> **Information supplied**:
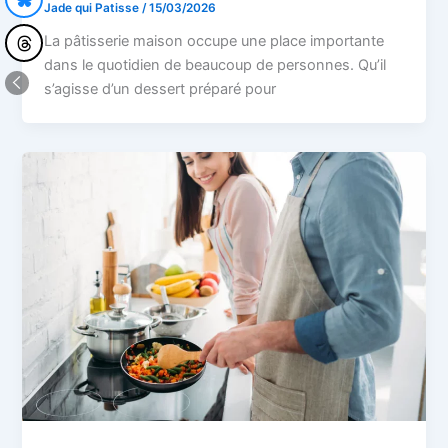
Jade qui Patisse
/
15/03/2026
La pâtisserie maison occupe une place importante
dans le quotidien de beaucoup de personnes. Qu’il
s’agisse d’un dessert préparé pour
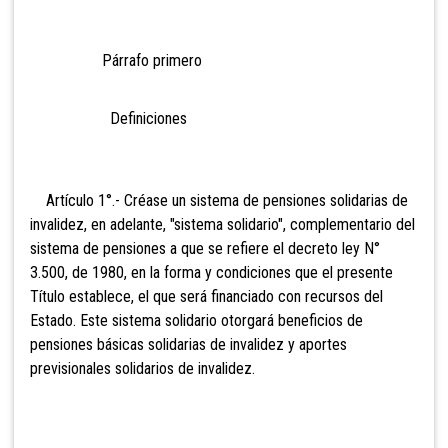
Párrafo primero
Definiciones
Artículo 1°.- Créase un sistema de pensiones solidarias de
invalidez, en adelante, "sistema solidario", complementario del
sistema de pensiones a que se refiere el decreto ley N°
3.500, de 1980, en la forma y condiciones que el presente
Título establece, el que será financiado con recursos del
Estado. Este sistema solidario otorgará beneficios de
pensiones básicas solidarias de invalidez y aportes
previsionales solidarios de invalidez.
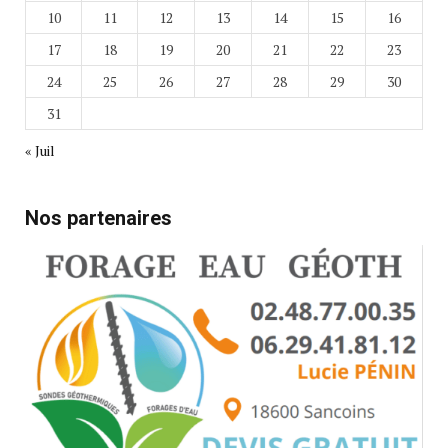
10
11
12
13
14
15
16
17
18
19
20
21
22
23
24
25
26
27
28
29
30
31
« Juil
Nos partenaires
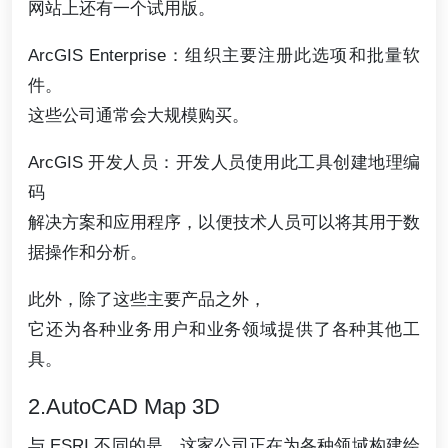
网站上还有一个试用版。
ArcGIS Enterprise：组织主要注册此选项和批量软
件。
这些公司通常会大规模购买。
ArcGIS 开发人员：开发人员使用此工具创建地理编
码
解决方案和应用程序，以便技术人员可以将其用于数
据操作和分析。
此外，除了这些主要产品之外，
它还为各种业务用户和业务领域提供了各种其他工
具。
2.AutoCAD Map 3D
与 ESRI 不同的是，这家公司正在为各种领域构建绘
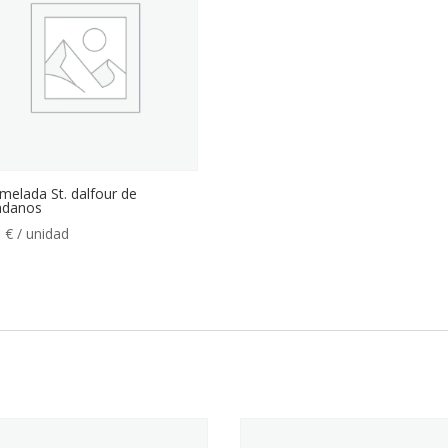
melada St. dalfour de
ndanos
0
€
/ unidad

> **The problem**:
What's needed is an exact copy of the records above from the line containing "dans le quotidien" down to the line containing "sistema de pensiones a", both included, without any pictures.

> **Finished exercise**:
dans le quotidien de beaucoup de personnes. Qu’il
s’agisse d’un dessert préparé pour
Párrafo primero
Definiciones
Artículo 1°.- Créase un sistema de pensiones solidarias de
invalidez, en adelante, "sistema solidario", complementario del
sistema de pensiones a que se refiere el decreto ley N°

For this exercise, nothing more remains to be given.